Credit Suisse appears to be exploring the possibility of creating an invitation-only social network for high-net-worth individuals, presumably with the intention of appealing to hard-to-reach, brunch-loving millennials. According to a recent filing on the Justia Trademark site, Credit Suisse has filed to trademark “The Eleven Group,” a play on the company’s own address at 11 Madison Ave in New York. The filing also reveals that The Eleven Group would provide both “online social networking services” and "a website in the field of financial services, financial investing, venture capital, private equity, real estate, art, wine, jewelry, boats, yachts, cars and other luxury items and philanthropy."
A San Diego company says it’s developing a new web platform that it guarantees will stop economic inequality. Antilope LCC, the company behind the crowdsourced ratings platform FirstRateCrowd.com, says its patent-pending rating system – which gives companies a lower rating for being responsible for a larger amount of inequality – will succeed where generations of lawmakers, advocates and philanthropists have failed. Using an app, consumers can scan products to find out whether the company has a high or low inequality rating and purchase accordingly. “This system bypasses the usual political, tax and judicial gridlock by placing the power directly back into the hands of the 99%,” Shameem Heetum, CEO of Antilope, said in a statement. “One does not have to vote anyone into office, change any tax codes, or enact any new laws. All an individual has to do is make an economic choice based upon the data provided by FirstRateCrowd’s community, causing revenue to flow back to the 99%.” What isn’t clear, however, is how the inequality ratings are determined, or how it plans to spread adoption to consumer.

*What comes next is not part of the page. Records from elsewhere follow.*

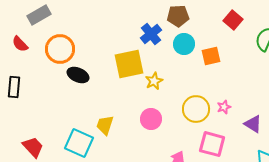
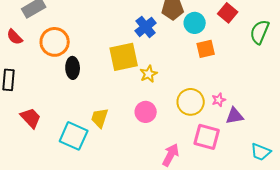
cyan circle: (184, 44) -> (195, 23), moved
black ellipse: (78, 75) -> (73, 68), turned 65
purple triangle: (253, 124) -> (235, 116), moved, turned -42
red trapezoid: (33, 147) -> (31, 118), moved

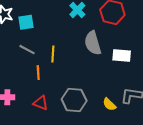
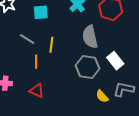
cyan square: (26, 22) -> (41, 12), moved
white rectangle: (122, 56) -> (115, 61), moved, turned 42
gray hexagon: (74, 100) -> (88, 67), moved

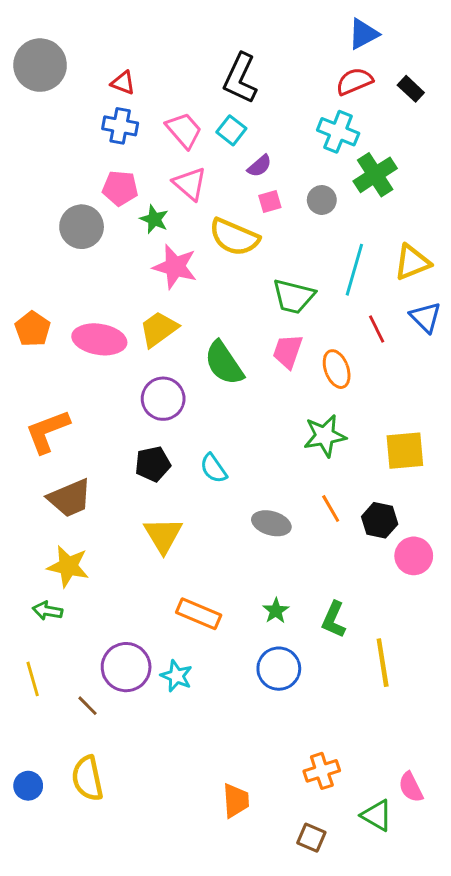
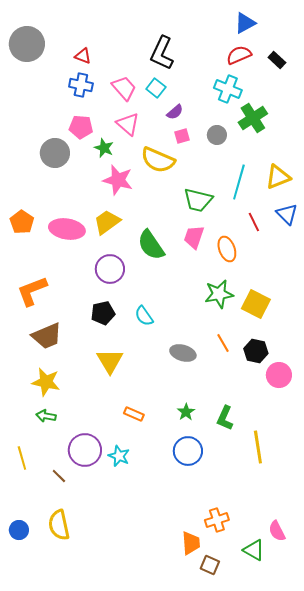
yellow square: (405, 451) -> (256, 304), moved, turned 32
green arrow: (47, 611) -> (46, 416), moved
orange rectangle: (199, 614) -> (134, 414), size x0.7
orange trapezoid: (236, 801) -> (191, 543), moved

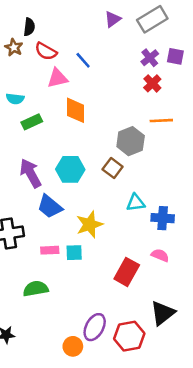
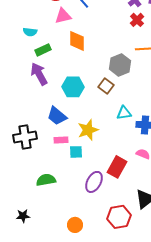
purple arrow: (30, 173) -> (39, 74), moved
pink rectangle: (50, 250) -> (61, 140), moved
purple ellipse: (95, 327) -> (94, 182), moved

The Foundation For Financial Planning has hired a new executive director and announced it is moving its headquarters to Washington, D.C. Jim Peniston, the group's executive director for 13 years, is retiring, and he will be replaced by Jon Dauphiné, the former senior vice president of education and outreach at AARP. He will become the FFP's second executive director, and is charged with strengthening the foundation's ties with partner organizations and leading fundraising efforts. To go along with that, he group will move from Atlanta to Washington to be closer to other key associations and nonprofits that assist underserved individuals. The transition is expected to take six months. "When people are struggling or in a financial crisis, often the help of a caring professional can make all the difference," Dauphiné said in a statement. " I am looking forward to working in partnership with the Board of the Foundation for Financial Planning to build on its wonderful legacy of delivering this service pro bono to those most in need, I'm excited by the opportunity to scale and enrich an organization with such a compelling purpose."
While baby boomers (ages 50-70) and millennials (ages 15-35) would rather have more vacation time, people in Generation X (ages 36-49) prefer richer retirement benefits, according to a new study by MassMutual. KRC Research surveyed 1,517 working Americans on behalf of MassMutual about their workplace benefit preferences. Overall, about half of American workers prefer more vacation time, while 44 percent favor better 401(k) matches, the study found.